--- START ---

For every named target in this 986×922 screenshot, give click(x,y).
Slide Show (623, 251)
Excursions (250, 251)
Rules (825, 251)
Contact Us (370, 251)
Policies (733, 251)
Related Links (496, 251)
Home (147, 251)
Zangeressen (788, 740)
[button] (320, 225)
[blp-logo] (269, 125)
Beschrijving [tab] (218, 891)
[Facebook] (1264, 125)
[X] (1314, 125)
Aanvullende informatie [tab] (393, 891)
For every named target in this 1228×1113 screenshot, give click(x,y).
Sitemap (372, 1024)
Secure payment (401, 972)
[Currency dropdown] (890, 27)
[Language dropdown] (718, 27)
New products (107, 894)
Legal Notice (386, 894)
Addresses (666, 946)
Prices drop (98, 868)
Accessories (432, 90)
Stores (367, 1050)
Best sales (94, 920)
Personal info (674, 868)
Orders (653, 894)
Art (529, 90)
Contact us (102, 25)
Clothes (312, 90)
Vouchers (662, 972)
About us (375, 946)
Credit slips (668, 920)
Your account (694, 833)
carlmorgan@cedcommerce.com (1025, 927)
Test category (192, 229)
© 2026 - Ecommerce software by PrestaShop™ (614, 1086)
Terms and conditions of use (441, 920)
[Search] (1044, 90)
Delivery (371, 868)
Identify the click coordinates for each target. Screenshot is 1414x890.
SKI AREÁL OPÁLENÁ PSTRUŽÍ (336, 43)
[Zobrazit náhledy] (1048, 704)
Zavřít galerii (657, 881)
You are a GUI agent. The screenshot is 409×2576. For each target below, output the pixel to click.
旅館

--- END ---

The material above should be given again in full, exactly.

◆ TASK RESULT:
For every named target in this 986×922 screenshot, give click(x,y).
Slide Show (623, 251)
Excursions (250, 251)
Rules (825, 251)
Contact Us (370, 251)
Policies (733, 251)
Related Links (496, 251)
Home (147, 251)
Zangeressen (788, 740)
[button] (320, 225)
[blp-logo] (269, 125)
Beschrijving [tab] (218, 891)
[Facebook] (1264, 125)
[X] (1314, 125)
Aanvullende informatie [tab] (393, 891)
For every named target in this 1228×1113 screenshot, give click(x,y).
Sitemap (372, 1024)
Secure payment (401, 972)
[Currency dropdown] (890, 27)
[Language dropdown] (718, 27)
New products (107, 894)
Legal Notice (386, 894)
Addresses (666, 946)
Prices drop (98, 868)
Accessories (432, 90)
Stores (367, 1050)
Best sales (94, 920)
Personal info (674, 868)
Orders (653, 894)
Art (529, 90)
Contact us (102, 25)
Clothes (312, 90)
Vouchers (662, 972)
About us (375, 946)
Credit slips (668, 920)
Your account (694, 833)
carlmorgan@cedcommerce.com (1025, 927)
Test category (192, 229)
© 2026 - Ecommerce software by PrestaShop™ (614, 1086)
Terms and conditions of use (441, 920)
[Search] (1044, 90)
Delivery (371, 868)
Identify the click coordinates for each target. Screenshot is 1414x890.
SKI AREÁL OPÁLENÁ PSTRUŽÍ (336, 43)
[Zobrazit náhledy] (1048, 704)
Zavřít galerii (657, 881)
You are a GUI agent. The screenshot is 409×2576. For each target below, output the pixel to click.
旅館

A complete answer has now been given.